■ Stored data entries
* * * *
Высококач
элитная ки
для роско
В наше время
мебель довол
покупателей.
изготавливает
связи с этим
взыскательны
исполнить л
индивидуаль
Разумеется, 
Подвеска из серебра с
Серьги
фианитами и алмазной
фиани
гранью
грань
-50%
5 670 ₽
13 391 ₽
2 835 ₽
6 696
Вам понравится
* * * *
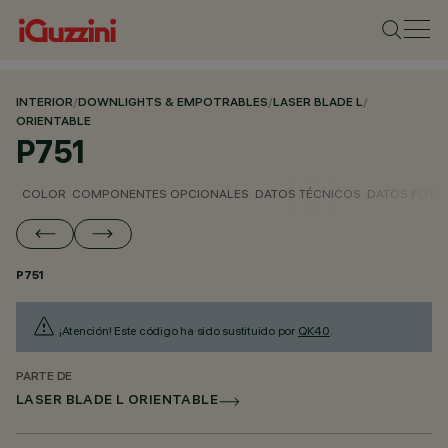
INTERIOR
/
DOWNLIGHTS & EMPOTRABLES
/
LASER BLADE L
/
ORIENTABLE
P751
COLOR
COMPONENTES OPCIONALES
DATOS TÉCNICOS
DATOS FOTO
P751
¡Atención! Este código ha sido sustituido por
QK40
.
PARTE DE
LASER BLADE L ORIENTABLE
* * * *
■ Work instructions
Return only the part of the records above that opens with the line containing "sido sustituido por" and closes with the line containing "LASER BLADE L ORIENTABLE", ends included.

■ Output
¡Atención! Este código ha sido sustituido por
QK40
.
PARTE DE
LASER BLADE L ORIENTABLE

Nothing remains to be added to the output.